Aim of the exercise - Retype every entry below exactly as it stands.

(Entries shown)

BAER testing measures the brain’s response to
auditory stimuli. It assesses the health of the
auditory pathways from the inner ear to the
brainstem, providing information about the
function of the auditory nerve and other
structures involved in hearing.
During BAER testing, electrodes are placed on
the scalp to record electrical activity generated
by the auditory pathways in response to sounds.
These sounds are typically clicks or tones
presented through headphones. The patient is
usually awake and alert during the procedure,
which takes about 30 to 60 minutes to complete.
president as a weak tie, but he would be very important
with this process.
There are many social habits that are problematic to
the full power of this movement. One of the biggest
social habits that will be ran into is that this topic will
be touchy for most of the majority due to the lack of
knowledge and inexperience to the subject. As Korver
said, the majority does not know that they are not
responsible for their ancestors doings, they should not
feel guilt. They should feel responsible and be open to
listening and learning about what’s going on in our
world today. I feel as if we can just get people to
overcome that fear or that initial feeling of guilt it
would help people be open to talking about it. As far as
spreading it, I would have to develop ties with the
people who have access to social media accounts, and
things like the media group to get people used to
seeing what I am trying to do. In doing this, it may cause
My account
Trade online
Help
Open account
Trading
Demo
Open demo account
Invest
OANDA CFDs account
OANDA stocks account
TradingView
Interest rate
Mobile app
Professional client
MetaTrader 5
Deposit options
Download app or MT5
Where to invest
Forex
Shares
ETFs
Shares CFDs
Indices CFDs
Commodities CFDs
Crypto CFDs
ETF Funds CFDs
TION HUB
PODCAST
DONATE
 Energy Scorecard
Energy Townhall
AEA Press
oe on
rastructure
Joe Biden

(End Entries shown)

Solution to the exercise -
BAER testing measures the brain’s response to
auditory stimuli. It assesses the health of the
auditory pathways from the inner ear to the
brainstem, providing information about the
function of the auditory nerve and other
structures involved in hearing.
During BAER testing, electrodes are placed on
the scalp to record electrical activity generated
by the auditory pathways in response to sounds.
These sounds are typically clicks or tones
presented through headphones. The patient is
usually awake and alert during the procedure,
which takes about 30 to 60 minutes to complete.
president as a weak tie, but he would be very important
with this process.
There are many social habits that are problematic to
the full power of this movement. One of the biggest
social habits that will be ran into is that this topic will
be touchy for most of the majority due to the lack of
knowledge and inexperience to the subject. As Korver
said, the majority does not know that they are not
responsible for their ancestors doings, they should not
feel guilt. They should feel responsible and be open to
listening and learning about what’s going on in our
world today. I feel as if we can just get people to
overcome that fear or that initial feeling of guilt it
would help people be open to talking about it. As far as
spreading it, I would have to develop ties with the
people who have access to social media accounts, and
things like the media group to get people used to
seeing what I am trying to do. In doing this, it may cause
My account
Trade online
Help
Open account
Trading
Demo
Open demo account
Invest
OANDA CFDs account
OANDA stocks account
TradingView
Interest rate
Mobile app
Professional client
MetaTrader 5
Deposit options
Download app or MT5
Where to invest
Forex
Shares
ETFs
Shares CFDs
Indices CFDs
Commodities CFDs
Crypto CFDs
ETF Funds CFDs
TION HUB
PODCAST
DONATE
 Energy Scorecard
Energy Townhall
AEA Press
oe on
rastructure
Joe Biden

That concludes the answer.